- _RECORD SET_
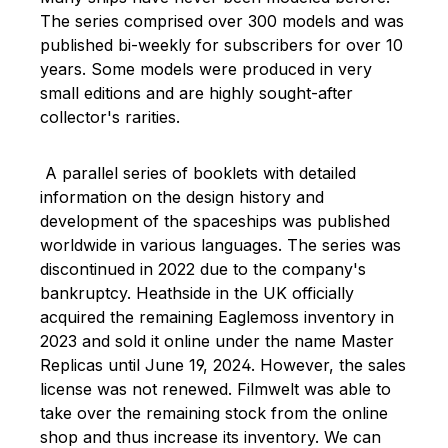
The series comprised over 300 models and was
published bi-weekly for subscribers for over 10
years. Some models were produced in very
small editions and are highly sought-after
collector's rarities.
A parallel series of booklets with detailed
information on the design history and
development of the spaceships was published
worldwide in various languages. The series was
discontinued in 2022 due to the company's
bankruptcy. Heathside in the UK officially
acquired the remaining Eaglemoss inventory in
2023 and sold it online under the name Master
Replicas until June 19, 2024. However, the sales
license was not renewed. Filmwelt was able to
take over the remaining stock from the online
shop and thus increase its inventory. We can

- _THE PROBLEM_
Repeat the material line for line. Pictures stay out of the copy.

- _SOLVED EXERCISE_
The series comprised over 300 models and was
published bi-weekly for subscribers for over 10
years. Some models were produced in very
small editions and are highly sought-after
collector's rarities.
A parallel series of booklets with detailed
information on the design history and
development of the spaceships was published
worldwide in various languages. The series was
discontinued in 2022 due to the company's
bankruptcy. Heathside in the UK officially
acquired the remaining Eaglemoss inventory in
2023 and sold it online under the name Master
Replicas until June 19, 2024. However, the sales
license was not renewed. Filmwelt was able to
take over the remaining stock from the online
shop and thus increase its inventory. We can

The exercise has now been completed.